THE TASK: Set every entry below down once more, exactly as it stands, without images.

PROVIDED INFORMATION:
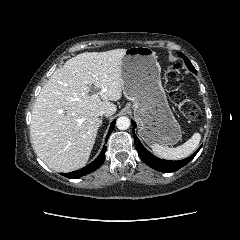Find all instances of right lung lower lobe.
<instances>
[{
  "mask_svg": "<svg viewBox=\"0 0 240 240\" xmlns=\"http://www.w3.org/2000/svg\"><path fill=\"white\" fill-rule=\"evenodd\" d=\"M116 121H113L111 123V126H110V129H109V132L106 136V140H108V137L110 135V133L112 132L113 128H114V124H115ZM107 148L106 146L103 147L100 155L93 161L91 162L90 164H88L87 166H85L84 168L82 169H79L77 171H73V172H70V173H65L64 176L68 177V178H72V179H75V178H79L83 175H86L88 173H91L93 171H95L96 169H98L102 163L104 162L105 160V152H106Z\"/></svg>",
  "mask_w": 240,
  "mask_h": 240,
  "instance_id": "right-lung-lower-lobe-1",
  "label": "right lung lower lobe"
}]
</instances>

WRITTEN ANSWER:
Find all instances of right lung lower lobe.
<instances>
[{
  "mask_svg": "<svg viewBox=\"0 0 240 240\" xmlns=\"http://www.w3.org/2000/svg\"><path fill=\"white\" fill-rule=\"evenodd\" d=\"M116 121H113L111 123V126H110V129H109V132L106 136V140H108V137L110 135V133L112 132L113 128H114V124H115ZM107 148L106 146L103 147L100 155L93 161L91 162L90 164H88L87 166H85L84 168L82 169H79L77 171H73V172H70V173H65L64 176L68 177V178H72V179H75V178H79L83 175H86L88 173H91L93 171H95L96 169H98L102 163L104 162L105 160V152H106Z\"/></svg>",
  "mask_w": 240,
  "mask_h": 240,
  "instance_id": "right-lung-lower-lobe-1",
  "label": "right lung lower lobe"
}]
</instances>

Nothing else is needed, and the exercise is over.